ASSIGNMENT: Only the lines below starting at the one containing "Sikkerhet, beredskap og personvern" and ending at the one containing "名称世普闻，三界所尊重。" belong in the answer, each copied exactly.

[Extracted data entries]
-*-

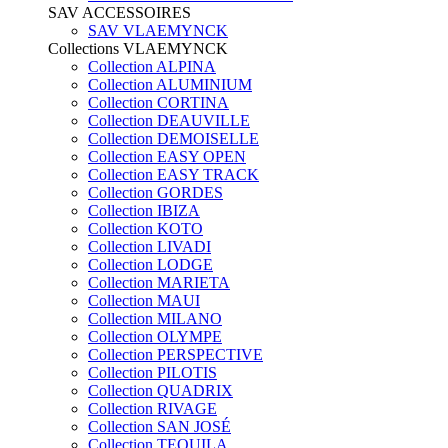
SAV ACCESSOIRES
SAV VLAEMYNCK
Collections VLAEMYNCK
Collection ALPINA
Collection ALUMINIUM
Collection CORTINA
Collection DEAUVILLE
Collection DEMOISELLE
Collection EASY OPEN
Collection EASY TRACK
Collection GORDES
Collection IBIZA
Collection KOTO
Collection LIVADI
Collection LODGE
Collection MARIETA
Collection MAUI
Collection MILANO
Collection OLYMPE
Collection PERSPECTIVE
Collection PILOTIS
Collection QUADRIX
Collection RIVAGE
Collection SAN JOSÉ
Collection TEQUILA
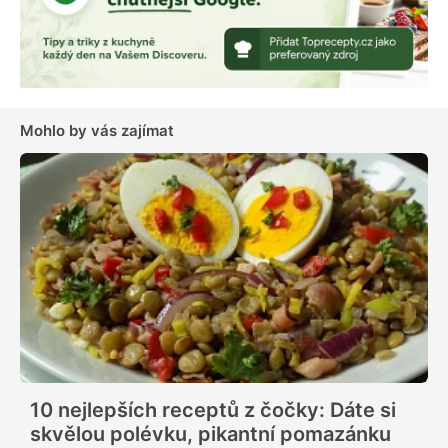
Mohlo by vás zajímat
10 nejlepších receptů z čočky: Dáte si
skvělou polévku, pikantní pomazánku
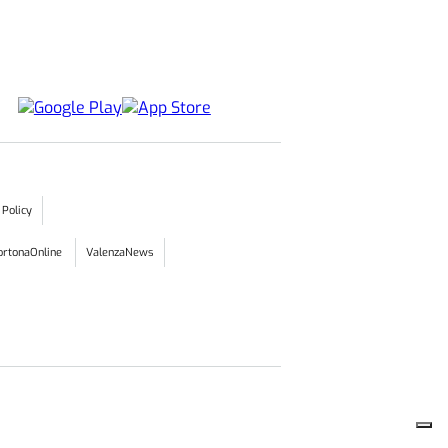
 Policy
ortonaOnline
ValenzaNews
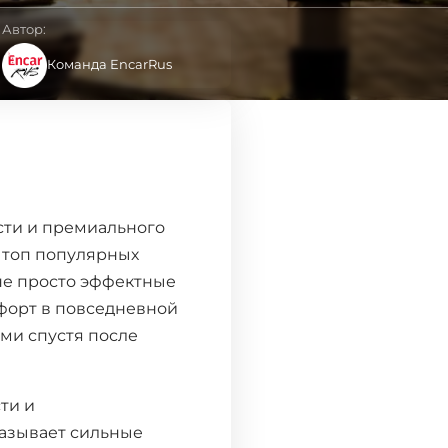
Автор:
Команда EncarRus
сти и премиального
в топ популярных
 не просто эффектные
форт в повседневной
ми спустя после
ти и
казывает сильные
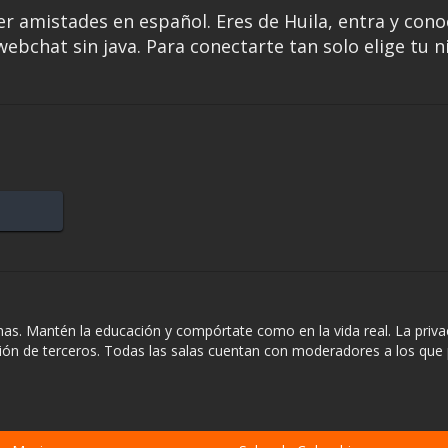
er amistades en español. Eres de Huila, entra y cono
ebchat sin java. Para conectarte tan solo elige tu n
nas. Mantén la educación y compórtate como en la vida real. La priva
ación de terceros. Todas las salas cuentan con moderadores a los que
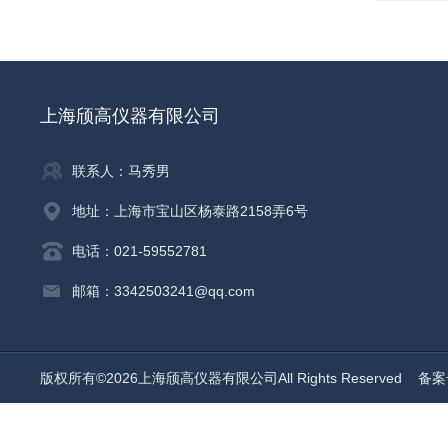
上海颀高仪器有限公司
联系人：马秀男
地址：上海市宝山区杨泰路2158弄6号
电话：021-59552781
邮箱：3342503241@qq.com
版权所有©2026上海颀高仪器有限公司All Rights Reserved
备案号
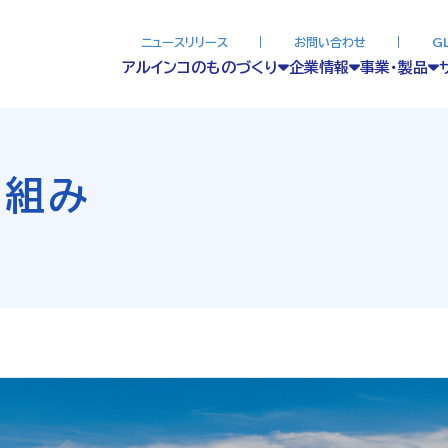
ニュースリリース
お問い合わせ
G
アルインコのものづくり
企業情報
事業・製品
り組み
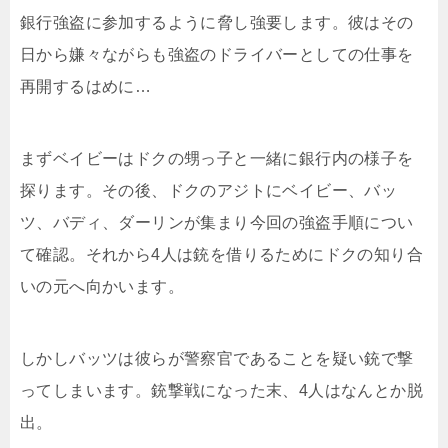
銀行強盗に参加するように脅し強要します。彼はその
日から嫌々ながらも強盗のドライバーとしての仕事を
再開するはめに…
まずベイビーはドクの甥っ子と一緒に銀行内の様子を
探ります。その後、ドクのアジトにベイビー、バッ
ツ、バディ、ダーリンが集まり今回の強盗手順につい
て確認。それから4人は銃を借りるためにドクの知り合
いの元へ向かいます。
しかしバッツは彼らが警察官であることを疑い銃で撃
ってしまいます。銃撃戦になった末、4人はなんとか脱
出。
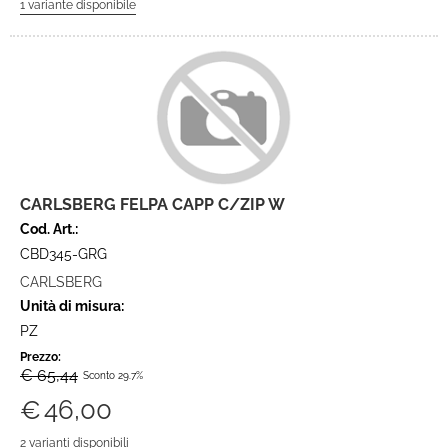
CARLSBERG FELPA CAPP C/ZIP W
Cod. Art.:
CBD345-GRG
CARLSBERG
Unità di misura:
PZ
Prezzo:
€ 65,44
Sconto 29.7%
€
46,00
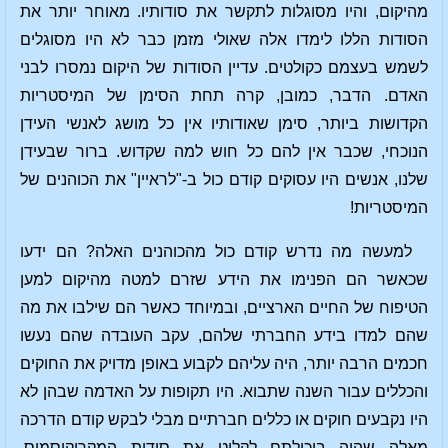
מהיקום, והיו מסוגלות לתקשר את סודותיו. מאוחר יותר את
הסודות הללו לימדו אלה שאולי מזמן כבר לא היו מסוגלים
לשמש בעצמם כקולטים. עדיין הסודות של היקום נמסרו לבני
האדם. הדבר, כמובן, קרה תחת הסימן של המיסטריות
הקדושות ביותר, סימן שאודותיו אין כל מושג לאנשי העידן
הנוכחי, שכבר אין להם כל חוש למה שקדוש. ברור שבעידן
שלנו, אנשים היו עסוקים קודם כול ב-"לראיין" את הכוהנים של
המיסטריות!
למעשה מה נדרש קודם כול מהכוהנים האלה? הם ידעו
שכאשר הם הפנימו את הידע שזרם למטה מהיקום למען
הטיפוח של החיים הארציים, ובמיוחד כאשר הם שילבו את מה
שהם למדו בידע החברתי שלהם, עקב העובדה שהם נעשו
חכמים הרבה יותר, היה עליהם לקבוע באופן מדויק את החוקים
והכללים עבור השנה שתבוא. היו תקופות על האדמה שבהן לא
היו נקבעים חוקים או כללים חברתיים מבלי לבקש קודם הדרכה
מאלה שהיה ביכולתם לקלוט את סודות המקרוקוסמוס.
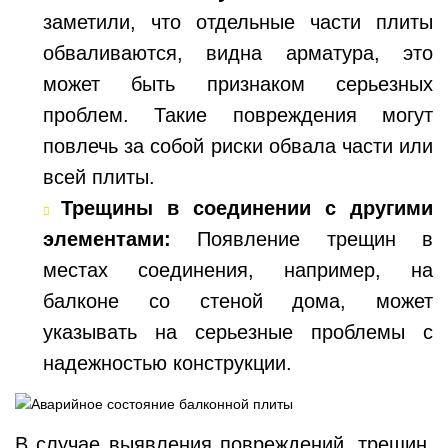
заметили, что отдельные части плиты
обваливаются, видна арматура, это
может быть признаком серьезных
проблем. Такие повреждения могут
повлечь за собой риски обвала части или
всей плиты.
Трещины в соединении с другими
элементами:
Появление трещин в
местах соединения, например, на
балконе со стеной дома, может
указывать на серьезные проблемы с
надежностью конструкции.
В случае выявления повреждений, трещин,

-*-

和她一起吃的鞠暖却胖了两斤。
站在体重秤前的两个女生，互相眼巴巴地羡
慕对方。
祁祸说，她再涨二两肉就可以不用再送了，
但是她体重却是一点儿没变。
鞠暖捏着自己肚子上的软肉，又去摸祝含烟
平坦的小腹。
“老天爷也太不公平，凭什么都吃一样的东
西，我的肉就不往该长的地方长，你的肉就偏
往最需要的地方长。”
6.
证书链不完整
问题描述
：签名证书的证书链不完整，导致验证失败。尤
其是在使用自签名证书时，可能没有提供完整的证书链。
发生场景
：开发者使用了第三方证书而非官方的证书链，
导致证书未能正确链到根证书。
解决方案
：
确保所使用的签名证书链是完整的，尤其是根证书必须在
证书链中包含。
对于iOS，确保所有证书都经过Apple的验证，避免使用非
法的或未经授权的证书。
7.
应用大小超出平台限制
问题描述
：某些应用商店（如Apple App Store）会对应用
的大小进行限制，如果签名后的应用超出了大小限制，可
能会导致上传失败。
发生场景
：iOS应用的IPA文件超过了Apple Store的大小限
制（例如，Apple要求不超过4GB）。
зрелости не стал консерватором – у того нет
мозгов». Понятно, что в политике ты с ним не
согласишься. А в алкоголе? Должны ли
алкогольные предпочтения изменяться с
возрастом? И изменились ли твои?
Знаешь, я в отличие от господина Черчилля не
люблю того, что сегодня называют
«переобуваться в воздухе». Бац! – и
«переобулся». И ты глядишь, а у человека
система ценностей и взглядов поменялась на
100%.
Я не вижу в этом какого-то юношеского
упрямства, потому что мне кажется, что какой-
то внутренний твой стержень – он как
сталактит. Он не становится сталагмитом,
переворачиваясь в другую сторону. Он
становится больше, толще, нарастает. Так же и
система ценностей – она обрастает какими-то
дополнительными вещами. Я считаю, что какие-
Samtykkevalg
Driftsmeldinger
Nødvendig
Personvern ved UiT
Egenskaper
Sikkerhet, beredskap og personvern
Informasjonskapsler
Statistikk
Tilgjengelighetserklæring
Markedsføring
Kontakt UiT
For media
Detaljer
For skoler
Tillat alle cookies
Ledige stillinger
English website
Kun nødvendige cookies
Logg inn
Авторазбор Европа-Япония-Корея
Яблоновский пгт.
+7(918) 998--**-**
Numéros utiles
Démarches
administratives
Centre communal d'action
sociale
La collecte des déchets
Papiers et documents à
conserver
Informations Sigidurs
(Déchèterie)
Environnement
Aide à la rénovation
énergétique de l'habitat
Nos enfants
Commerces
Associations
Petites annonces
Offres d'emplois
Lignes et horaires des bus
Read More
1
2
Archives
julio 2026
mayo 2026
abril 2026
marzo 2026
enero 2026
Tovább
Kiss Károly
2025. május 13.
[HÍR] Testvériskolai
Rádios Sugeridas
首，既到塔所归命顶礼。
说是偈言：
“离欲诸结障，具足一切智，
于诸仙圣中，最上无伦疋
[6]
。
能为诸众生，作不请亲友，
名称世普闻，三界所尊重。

-*-

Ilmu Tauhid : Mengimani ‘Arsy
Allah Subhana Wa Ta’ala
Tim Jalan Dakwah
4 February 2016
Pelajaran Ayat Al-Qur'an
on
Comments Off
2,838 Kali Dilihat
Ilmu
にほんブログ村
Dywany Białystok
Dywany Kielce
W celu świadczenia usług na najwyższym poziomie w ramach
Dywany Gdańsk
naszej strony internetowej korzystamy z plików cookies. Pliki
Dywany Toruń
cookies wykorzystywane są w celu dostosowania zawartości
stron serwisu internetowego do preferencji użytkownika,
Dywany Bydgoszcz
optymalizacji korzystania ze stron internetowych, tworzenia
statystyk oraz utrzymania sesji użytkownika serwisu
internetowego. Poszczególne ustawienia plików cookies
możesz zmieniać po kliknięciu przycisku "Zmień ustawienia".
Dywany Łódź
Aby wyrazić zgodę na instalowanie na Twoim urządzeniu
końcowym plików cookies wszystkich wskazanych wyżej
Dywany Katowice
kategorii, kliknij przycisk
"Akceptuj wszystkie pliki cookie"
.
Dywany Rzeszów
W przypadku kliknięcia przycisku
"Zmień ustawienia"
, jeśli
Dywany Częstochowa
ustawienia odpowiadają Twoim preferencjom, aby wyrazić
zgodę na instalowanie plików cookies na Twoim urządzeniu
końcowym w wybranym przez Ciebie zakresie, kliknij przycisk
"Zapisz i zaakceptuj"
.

-*-

SOLUTION TO THIS EXERCISE:
Sikkerhet, beredskap og personvern
Informasjonskapsler
Statistikk
Tilgjengelighetserklæring
Markedsføring
Kontakt UiT
For media
Detaljer
For skoler
Tillat alle cookies
Ledige stillinger
English website
Kun nødvendige cookies
Logg inn
Авторазбор Европа-Япония-Корея
Яблоновский пгт.
+7(918) 998--**-**
Numéros utiles
Démarches
administratives
Centre communal d'action
sociale
La collecte des déchets
Papiers et documents à
conserver
Informations Sigidurs
(Déchèterie)
Environnement
Aide à la rénovation
énergétique de l'habitat
Nos enfants
Commerces
Associations
Petites annonces
Offres d'emplois
Lignes et horaires des bus
Read More
1
2
Archives
julio 2026
mayo 2026
abril 2026
marzo 2026
enero 2026
Tovább
Kiss Károly
2025. május 13.
[HÍR] Testvériskolai
Rádios Sugeridas
首，既到塔所归命顶礼。
说是偈言：
“离欲诸结障，具足一切智，
于诸仙圣中，最上无伦疋
[6]
。
能为诸众生，作不请亲友，
名称世普闻，三界所尊重。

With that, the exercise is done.